If you need to force a specific host, set it before the import:

global.RN_NETWORK_INSPECTOR_HOST = "192.168.1.34";
import "react-native-debug-inspector/dev-register";

What it does

  • Shows a list of captured requests
  • Displays request and response headers
  • Displays request and response payloads
  • Supports filtering by method, URL, or status
  • Streams records into the viewer in real time
  • Keeps sample traffic as a fallback when the UI is opened directly as a file

Files

  • server.js: local relay server and static file host
  • index.html: web UI
  • styles.css: layout and visual styling
  • app.js: live viewer logic
  • sample-data.js: mock network events for local preview
  • react-native-network-monitor.js: React Native instrumentation and transport helper

Run the inspector

  1. Start the local server:
npx react-native-debug-inspector
  1. Open:
http://localhost:4318
  1. In your React Native app:
import "react-native-debug-inspector/dev-register";

Use your computer's LAN IP, not localhost, when the app runs on a device or simulator that does not share the same loopback interface.

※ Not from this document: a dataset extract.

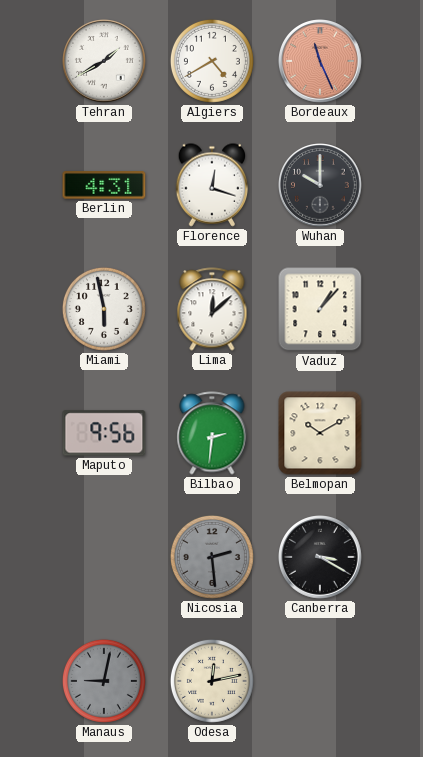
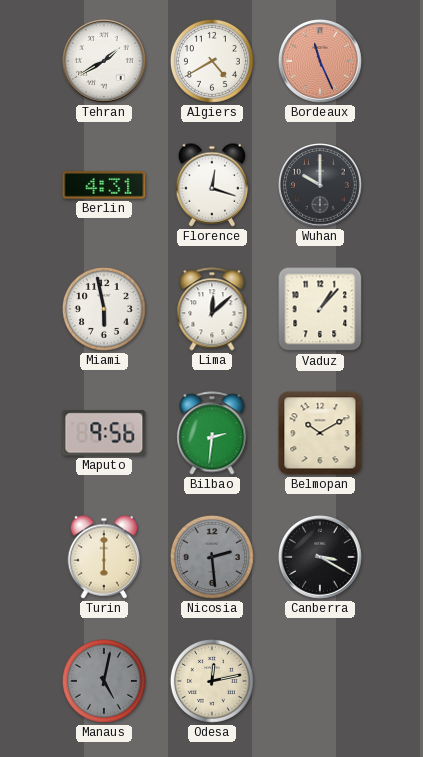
Turin: none -> 6:00
Manaus: 9:02 -> 5:02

The monitor automatically ignores requests sent to the inspector's own /api/records endpoint so the tool does not capture its own transport traffic.

Safe App Integration

Recommended committed app-side setup:

global.RN_NETWORK_INSPECTOR_HOST = "192.168.1.34";
import "react-native-debug-inspector/dev-register";

If you do not want to commit your machine IP, keep only this in the app:

import "react-native-debug-inspector/dev-register";

And set the host locally through a small ignored file or local bootstrap before the import runs.

Android Real Device Setup

For a physical Android device over USB, the most reliable setup is:

  1. Reverse the inspector port:
adb reverse tcp:4318 tcp:4318
  1. In the React Native app entry file, set the host first and then require(...) the register entry:
if (__DEV__) {
  global.RN_NETWORK_INSPECTOR_HOST = "127.0.0.1";
  require("react-native-debug-inspector/register");
}

Use this in the real app entry file, typically index.js or index.ts, before the app is registered.

Why require(...) here:

  • import statements are evaluated before file body code runs
  • so a host override placed above an import "react-native-debug-inspector/register" line can still be too late
  • require(...) guarantees the host override is set before the register module executes

This Android real-device flow is more reliable than a top-level import "react-native-debug-inspector/dev-register" when you need adb reverse and 127.0.0.1.

Intended architecture

Current shape:

  1. Instrument fetch and XMLHttpRequest inside the React Native app.
  2. Normalize every request into a shared event schema.
  3. POST events to the local relay server.
  4. Stream records from the relay server into the viewer over SSE.
  5. Render a request timeline with payload and header inspection.

Event shape

Each network record should look like this:

{
  "id": "req_001",
  "url": "https://api.example.com/users",
  "method": "POST",
  "status": 201,
  "ok": true,
  "startedAt": "2025-04-30T10:00:00.000Z",
  "durationMs": 182,
  "requestHeaders": {
    "content-type": "application/json"
  },
  "requestBody": "{\"name\":\"Asha\"}",
  "responseHeaders": {
    "content-type": "application/json"
  },
  "responseBody": "{\"id\":\"u_42\",\"name\":\"Asha\"}",
  "error": null
}

Notes

  • The relay stores the latest 500 records in memory.
  • DELETE /api/records clears the current session.
  • Opening index.html directly still works, but only with sample data.